Rutin ist ein Pflanzenstoff, der auf den Körper antioxidativ und antientzündlich wirkt. Dadurch schützt er die Zellen, das Bindegewebe und die Haut. Besonders interessant ist Rutin für den Gewebeschutz, zum Beispiel bei der Behandlung von Venenerkrankungen. Lesen Sie hier, was Rutin darüber hinaus leistet, welche Erkrankungen darauf ansprechen und in welcher Form es zum Einsatz kommt.

 

Eigenschaften und Vorkommen in Lebensmitteln

Rutin: Was ist das?

Rutin ist ein gelb gefärbter sekundärer Pflanzenstoff aus der Klasse der Bioflavonoide.
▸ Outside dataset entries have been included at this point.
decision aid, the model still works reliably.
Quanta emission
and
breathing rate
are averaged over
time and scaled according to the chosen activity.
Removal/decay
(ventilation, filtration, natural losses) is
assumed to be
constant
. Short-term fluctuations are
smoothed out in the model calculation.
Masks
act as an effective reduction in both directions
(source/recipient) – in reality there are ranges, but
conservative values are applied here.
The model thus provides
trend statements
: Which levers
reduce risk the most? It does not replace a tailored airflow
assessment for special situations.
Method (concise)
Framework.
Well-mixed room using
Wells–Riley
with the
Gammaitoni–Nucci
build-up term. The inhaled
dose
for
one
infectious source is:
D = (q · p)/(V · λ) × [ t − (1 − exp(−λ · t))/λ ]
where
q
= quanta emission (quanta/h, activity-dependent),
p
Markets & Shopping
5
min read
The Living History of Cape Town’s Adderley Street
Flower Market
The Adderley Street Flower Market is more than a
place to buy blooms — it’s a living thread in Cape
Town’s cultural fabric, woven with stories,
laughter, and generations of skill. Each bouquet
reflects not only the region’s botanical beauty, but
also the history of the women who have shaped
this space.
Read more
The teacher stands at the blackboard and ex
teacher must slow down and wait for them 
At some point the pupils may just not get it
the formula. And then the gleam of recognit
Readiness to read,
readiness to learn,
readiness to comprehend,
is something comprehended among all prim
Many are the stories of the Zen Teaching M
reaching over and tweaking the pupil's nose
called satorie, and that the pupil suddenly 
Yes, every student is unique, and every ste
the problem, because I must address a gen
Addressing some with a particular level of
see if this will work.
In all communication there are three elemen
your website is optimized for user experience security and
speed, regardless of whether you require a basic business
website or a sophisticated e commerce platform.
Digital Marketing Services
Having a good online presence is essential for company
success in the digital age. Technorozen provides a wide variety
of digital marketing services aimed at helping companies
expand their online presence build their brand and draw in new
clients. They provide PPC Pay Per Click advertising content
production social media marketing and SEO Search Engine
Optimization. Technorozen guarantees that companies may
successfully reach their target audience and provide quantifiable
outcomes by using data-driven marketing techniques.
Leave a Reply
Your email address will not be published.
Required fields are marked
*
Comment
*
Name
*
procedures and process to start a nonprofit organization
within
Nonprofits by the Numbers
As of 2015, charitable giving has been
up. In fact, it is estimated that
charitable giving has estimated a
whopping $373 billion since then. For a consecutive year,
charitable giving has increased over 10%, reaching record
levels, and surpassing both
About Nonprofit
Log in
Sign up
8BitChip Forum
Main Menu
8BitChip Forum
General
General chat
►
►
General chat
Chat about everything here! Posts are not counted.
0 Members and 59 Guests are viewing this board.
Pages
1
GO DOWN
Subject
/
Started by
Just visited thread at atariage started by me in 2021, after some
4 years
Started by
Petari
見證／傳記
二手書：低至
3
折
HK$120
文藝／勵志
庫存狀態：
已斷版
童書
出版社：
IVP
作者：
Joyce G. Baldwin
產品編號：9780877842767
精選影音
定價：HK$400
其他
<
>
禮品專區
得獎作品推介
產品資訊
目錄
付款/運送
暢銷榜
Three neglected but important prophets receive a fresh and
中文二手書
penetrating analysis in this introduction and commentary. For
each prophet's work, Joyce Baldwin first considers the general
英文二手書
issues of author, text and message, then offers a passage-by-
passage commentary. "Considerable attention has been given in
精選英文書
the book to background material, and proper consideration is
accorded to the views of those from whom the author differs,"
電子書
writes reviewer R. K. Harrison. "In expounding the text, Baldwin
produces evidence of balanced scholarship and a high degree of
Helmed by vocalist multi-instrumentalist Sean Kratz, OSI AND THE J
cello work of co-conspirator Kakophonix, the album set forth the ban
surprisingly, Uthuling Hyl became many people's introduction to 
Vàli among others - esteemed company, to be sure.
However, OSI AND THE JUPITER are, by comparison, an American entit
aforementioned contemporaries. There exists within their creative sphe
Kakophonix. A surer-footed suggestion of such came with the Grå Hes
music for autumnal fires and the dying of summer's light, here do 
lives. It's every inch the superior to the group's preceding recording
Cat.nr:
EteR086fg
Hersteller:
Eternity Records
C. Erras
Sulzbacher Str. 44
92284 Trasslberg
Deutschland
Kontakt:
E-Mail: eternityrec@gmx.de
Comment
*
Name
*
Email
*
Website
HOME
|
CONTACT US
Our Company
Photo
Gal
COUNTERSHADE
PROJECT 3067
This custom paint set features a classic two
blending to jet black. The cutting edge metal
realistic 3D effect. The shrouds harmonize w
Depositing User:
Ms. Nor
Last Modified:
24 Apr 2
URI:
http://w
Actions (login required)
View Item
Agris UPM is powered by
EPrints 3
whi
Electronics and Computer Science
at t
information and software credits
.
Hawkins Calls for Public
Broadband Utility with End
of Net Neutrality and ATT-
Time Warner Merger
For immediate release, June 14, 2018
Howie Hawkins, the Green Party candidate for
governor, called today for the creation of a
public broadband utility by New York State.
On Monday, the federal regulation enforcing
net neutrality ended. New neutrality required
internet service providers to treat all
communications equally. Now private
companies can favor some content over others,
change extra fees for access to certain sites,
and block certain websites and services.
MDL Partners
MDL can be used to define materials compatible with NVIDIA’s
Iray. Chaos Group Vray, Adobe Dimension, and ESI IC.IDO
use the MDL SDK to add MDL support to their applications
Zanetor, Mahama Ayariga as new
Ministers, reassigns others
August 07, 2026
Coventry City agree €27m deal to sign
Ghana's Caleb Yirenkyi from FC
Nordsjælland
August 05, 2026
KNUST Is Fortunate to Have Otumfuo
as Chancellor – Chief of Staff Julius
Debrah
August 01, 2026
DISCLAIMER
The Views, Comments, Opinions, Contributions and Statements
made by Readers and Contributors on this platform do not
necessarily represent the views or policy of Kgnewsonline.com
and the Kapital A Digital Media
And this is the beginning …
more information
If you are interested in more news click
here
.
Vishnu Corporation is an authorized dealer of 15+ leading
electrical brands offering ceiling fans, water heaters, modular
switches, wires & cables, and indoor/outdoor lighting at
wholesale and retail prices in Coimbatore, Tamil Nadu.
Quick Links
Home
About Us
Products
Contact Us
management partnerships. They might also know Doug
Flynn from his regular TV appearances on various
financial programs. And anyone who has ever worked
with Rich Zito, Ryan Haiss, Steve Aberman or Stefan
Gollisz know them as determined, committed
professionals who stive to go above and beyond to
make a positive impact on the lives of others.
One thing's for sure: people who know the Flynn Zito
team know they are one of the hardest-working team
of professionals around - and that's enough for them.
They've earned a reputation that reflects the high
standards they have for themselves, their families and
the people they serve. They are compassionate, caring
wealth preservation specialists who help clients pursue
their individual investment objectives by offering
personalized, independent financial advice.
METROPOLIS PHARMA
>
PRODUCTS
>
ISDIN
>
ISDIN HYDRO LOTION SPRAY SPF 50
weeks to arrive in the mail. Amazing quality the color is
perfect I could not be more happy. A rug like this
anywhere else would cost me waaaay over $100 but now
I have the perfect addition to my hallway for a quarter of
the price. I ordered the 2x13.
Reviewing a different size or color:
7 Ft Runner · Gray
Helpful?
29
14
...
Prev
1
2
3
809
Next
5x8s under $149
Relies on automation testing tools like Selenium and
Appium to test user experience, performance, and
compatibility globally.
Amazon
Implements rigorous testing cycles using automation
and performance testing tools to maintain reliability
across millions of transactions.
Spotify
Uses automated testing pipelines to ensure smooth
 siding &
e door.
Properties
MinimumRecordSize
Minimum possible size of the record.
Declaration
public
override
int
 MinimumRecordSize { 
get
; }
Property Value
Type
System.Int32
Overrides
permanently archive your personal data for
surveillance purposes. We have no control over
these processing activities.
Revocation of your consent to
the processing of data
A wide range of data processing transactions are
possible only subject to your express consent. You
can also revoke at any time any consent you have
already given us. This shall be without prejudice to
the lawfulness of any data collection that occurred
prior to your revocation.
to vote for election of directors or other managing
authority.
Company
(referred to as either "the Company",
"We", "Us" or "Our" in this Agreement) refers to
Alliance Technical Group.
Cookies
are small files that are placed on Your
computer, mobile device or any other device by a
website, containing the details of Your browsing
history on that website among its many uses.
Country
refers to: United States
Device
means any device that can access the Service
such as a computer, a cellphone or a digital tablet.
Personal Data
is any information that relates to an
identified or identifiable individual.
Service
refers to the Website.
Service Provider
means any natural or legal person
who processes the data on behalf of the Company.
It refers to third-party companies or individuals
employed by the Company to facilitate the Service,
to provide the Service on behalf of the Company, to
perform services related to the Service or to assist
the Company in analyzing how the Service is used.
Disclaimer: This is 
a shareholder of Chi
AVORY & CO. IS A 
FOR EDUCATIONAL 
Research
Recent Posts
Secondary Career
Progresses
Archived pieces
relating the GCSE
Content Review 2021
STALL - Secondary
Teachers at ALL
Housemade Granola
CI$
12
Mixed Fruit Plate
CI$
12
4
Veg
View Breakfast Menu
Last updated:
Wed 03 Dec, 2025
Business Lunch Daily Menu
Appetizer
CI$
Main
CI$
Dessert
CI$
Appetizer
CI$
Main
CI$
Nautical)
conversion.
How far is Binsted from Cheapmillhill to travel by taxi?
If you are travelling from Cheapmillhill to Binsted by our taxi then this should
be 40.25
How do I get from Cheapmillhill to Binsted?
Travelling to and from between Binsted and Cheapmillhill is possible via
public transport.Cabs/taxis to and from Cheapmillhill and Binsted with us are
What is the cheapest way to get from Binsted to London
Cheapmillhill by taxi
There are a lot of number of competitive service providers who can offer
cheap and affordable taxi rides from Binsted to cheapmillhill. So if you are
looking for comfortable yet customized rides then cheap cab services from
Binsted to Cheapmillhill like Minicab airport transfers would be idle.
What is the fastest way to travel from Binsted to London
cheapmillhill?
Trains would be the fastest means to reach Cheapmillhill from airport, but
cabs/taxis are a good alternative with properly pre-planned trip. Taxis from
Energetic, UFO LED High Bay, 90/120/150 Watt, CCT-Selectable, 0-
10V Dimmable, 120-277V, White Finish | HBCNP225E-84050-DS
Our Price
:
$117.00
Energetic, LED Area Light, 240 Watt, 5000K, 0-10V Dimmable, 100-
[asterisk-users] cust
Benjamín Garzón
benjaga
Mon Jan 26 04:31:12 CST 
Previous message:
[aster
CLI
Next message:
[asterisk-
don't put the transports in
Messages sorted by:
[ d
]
Wegen seiner herausragenden antioxidativen Eigenschaft zählt man Rutin auch zu den Antioxidantien.

Abgesehen vom natürlichen Rutin gibt es weitere künstliche Rutin-Abkömmlinge (Oxerutin oder Troxerutin). Sie wirken ganz ähnlich. Man fasst diese Stoffe unter dem Namen Hydroxyethylrutoside zusammen. Diese Rutoside werden auf chemischem Weg aus natürlichem Rutin erzeugt.

Rutin gehört im Gegensatz zu den Vitaminen und Mineralien nicht zu den lebenswichtigen Mikronährstoffen. Dennoch hat es im Körper viele gesundheitsförderliche Wirkungen – so wie viele andere sekundäre Pflanzenstoffe. Darum sollte eine gesunde Ernährung immer viel Obst, Gemüse und Tee enthalten.

Wo ist Rutin enthalten?

Rutin findet man nur im Pflanzenreich. Es gibt viele rutinhaltige Pflanzen, die jedoch unterschiedliche Mengen an Rutin bilden. Sie benötigen das Rutin als Farb- und Schutzstoff, um zum Beispiel UV-Strahlen oder Mikroorganismen abzuwehren.

Viele pflanzliche Lebensmittel enthalten Rutin: Feigen, Spargel, Schalen von Citrusfrüchten und Äpfel, Kirschen, Beeren (Heidelbeere, Cranberry, Gojibeere), Buchweizen sowie grüner und schwarzer Tee.

Rutin ist ein sekundärer Pflanzeninhaltsstoff mit antioxidativer und antientzündlicher Wirkung. In diesem Sinne kommt es als Anti-Aging-Wirkstoff infrage. Das Hauptanwendungsgebiet von Rutin sind Venen- und Gefäßerkrankungen sowie Hautveränderungen und Hautrötungen. Daneben schützt Rutin über die blutdrucksenkende und antithrombotische Wirkung das Herz-Kreislauf-System. Auch auf andere empfindliche Gewebe, wie die Nerven, das Gehirn und die Augen, könnte sich die Schutzwirkung erstrecken. Ein möglicher Einsatz von Rutin bei entzündlichen Darmerkrankungen wird diskutiert. Es könnte den Darm abdichten, Entzündung und Durchfall lindern.